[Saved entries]

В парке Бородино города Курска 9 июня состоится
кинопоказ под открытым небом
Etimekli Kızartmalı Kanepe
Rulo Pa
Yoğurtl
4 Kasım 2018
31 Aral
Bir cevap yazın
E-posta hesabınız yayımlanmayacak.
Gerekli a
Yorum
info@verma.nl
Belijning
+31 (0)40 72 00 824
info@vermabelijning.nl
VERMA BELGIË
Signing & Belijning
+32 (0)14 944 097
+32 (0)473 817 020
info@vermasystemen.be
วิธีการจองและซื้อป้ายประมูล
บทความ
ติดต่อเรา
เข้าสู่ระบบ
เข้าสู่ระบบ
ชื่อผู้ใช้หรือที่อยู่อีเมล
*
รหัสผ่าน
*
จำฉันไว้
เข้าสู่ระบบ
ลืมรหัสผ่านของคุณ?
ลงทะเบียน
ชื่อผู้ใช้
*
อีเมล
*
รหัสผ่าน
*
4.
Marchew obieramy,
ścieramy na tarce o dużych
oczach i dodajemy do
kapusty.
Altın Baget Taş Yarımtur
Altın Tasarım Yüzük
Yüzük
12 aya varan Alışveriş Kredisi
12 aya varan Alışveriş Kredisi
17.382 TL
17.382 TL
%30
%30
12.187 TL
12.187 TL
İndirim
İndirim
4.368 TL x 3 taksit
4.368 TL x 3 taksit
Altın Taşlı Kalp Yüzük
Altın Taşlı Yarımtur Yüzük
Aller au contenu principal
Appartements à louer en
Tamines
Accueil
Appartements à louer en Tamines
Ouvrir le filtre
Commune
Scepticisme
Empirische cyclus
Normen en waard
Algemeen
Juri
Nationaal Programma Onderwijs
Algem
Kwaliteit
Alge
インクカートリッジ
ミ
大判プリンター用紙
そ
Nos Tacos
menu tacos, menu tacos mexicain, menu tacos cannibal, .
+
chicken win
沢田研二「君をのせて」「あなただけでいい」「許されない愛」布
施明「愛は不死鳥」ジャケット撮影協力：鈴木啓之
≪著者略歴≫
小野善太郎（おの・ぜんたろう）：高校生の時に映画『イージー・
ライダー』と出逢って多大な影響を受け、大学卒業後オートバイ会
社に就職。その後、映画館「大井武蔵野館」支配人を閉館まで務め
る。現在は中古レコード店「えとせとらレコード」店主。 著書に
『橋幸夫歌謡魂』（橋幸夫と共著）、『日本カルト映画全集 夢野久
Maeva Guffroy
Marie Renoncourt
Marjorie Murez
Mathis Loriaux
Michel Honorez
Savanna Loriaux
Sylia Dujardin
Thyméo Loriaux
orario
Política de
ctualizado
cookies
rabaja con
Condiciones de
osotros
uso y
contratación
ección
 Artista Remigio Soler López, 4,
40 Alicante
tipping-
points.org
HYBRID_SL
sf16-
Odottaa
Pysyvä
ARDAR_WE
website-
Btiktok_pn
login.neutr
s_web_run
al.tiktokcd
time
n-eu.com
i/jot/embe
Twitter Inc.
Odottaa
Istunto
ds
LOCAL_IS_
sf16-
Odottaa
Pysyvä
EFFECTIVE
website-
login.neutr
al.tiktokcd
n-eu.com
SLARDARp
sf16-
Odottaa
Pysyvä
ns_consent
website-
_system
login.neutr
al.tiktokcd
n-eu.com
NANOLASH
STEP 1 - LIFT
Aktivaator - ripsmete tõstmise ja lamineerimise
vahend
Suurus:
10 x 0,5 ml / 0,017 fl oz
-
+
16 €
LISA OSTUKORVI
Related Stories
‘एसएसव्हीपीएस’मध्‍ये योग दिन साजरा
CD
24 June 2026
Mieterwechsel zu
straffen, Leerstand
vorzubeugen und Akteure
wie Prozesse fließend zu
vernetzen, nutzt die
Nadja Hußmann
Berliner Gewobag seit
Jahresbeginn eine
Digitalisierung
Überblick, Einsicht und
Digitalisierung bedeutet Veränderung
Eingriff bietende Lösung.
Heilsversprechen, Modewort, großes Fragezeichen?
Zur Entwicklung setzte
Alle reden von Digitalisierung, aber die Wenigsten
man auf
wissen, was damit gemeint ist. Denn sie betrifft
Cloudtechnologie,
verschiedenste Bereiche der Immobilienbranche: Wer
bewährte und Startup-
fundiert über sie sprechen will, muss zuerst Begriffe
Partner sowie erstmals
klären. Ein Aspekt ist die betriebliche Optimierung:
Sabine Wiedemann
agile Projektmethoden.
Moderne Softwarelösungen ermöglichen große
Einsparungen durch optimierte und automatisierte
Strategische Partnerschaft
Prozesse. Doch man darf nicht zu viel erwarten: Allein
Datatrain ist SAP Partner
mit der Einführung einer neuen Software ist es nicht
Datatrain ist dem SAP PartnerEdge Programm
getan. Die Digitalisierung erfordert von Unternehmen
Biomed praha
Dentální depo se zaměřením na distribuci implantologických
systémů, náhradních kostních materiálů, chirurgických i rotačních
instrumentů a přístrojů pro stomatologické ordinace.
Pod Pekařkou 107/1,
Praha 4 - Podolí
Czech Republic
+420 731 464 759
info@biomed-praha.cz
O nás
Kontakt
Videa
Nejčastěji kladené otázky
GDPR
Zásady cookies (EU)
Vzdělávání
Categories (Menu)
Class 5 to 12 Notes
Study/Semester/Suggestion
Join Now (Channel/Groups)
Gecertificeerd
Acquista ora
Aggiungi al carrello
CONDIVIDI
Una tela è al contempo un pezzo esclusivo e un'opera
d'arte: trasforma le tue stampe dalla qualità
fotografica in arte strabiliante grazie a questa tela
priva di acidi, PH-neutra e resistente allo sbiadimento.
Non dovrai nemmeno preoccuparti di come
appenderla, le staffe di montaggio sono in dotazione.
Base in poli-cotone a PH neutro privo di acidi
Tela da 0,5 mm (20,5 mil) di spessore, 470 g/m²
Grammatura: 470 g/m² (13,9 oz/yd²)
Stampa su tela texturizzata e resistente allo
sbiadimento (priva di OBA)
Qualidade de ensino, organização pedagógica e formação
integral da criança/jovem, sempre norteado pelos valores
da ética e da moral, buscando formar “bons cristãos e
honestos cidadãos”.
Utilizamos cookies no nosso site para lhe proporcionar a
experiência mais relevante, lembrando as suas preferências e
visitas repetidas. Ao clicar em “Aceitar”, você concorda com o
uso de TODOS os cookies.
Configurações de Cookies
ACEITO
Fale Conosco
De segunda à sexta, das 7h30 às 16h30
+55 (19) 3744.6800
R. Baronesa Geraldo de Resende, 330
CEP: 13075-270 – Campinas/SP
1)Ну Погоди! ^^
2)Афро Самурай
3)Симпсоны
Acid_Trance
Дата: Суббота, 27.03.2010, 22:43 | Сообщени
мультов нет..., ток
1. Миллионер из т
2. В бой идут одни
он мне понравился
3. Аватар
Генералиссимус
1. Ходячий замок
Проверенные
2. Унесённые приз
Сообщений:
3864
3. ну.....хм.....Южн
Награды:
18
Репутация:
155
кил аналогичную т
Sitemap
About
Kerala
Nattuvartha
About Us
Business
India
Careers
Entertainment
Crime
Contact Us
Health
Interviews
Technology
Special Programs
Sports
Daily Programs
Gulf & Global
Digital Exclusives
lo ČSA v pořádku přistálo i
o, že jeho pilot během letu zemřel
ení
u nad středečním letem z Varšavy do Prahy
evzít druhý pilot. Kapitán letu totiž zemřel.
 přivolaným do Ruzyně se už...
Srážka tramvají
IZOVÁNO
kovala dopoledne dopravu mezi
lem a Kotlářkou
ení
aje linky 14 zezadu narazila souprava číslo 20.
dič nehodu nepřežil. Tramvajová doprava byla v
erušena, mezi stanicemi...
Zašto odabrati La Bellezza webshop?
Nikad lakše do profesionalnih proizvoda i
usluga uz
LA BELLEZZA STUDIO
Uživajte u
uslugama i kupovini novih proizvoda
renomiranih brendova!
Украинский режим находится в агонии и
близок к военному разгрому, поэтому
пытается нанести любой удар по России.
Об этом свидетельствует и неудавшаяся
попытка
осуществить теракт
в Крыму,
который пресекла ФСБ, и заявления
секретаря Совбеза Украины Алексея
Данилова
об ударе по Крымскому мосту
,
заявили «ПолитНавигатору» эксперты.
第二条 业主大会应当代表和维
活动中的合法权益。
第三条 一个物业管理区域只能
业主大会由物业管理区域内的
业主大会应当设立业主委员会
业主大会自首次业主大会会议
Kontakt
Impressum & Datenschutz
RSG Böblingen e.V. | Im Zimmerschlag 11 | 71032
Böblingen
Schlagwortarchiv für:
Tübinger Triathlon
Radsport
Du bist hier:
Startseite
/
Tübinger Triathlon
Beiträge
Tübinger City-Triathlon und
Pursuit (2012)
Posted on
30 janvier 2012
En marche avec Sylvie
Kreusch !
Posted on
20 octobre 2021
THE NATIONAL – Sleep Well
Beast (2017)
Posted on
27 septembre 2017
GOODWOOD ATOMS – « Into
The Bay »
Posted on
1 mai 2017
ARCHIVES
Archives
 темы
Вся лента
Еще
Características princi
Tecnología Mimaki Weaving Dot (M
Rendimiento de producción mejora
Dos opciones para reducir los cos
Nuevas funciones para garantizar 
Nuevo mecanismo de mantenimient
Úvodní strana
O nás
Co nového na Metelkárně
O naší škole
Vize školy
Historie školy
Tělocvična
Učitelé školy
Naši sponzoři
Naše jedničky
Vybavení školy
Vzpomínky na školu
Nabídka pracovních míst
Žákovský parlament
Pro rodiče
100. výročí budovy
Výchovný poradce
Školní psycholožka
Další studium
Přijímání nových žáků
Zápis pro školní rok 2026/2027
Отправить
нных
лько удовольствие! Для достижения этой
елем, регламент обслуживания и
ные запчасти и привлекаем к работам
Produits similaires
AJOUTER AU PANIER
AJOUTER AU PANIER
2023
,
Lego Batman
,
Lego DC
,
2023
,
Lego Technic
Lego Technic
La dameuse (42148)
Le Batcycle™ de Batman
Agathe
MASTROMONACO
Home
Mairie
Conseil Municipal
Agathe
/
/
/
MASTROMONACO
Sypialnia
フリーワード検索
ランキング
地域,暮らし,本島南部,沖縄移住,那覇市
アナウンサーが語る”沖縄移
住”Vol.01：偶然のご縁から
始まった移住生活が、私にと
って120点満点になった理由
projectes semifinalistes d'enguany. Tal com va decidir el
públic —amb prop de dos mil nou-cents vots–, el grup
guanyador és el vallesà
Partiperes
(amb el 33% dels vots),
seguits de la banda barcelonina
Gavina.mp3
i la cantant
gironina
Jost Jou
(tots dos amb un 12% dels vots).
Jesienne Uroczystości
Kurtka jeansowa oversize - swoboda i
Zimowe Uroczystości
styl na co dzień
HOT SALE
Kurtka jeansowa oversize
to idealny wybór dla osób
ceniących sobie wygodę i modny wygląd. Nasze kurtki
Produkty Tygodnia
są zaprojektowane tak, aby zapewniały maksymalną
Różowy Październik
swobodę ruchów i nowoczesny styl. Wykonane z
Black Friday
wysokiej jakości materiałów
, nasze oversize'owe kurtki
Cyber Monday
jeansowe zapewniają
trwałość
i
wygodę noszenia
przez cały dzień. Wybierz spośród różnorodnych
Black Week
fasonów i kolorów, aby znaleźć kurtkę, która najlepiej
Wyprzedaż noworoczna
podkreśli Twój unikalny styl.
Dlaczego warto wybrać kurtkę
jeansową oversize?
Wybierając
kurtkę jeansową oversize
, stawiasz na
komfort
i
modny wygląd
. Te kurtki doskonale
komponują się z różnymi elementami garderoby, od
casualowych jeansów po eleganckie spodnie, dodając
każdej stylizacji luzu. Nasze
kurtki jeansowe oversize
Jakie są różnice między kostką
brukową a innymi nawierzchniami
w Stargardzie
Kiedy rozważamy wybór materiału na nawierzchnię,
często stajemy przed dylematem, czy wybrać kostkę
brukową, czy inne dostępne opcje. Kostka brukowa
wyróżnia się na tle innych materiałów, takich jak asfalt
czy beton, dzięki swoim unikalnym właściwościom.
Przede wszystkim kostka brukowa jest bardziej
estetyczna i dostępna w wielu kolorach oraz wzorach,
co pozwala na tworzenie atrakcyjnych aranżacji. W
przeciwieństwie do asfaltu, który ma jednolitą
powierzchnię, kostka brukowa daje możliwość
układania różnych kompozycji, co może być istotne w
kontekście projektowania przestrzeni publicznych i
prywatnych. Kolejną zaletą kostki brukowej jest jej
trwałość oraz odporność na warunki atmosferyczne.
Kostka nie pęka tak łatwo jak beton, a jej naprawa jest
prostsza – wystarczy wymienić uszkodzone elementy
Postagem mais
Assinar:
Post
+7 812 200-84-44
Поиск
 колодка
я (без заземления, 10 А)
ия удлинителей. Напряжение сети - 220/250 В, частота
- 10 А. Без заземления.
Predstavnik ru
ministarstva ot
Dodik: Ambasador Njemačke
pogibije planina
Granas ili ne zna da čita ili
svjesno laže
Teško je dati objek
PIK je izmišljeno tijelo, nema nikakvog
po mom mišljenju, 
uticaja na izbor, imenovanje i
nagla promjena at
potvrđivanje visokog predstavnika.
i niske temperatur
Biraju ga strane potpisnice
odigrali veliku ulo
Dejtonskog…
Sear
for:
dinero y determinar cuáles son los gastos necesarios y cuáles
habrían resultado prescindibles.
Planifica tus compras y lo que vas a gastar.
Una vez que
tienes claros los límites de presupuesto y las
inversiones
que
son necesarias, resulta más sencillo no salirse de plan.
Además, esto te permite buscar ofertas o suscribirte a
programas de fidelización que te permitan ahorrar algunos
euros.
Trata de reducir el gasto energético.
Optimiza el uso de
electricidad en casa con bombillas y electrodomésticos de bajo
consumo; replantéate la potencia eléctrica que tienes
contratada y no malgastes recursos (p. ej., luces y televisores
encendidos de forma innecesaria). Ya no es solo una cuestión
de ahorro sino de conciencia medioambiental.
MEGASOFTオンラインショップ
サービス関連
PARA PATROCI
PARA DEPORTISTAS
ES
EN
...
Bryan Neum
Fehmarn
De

> **Task requirements**: Look back at the entries above. Retype the line with "dinero y determinar", the line with "Además, esto te", and all lines in between.

> **Exercise result**:
dinero y determinar cuáles son los gastos necesarios y cuáles
habrían resultado prescindibles.
Planifica tus compras y lo que vas a gastar.
Una vez que
tienes claros los límites de presupuesto y las
inversiones
que
son necesarias, resulta más sencillo no salirse de plan.
Además, esto te permite buscar ofertas o suscribirte a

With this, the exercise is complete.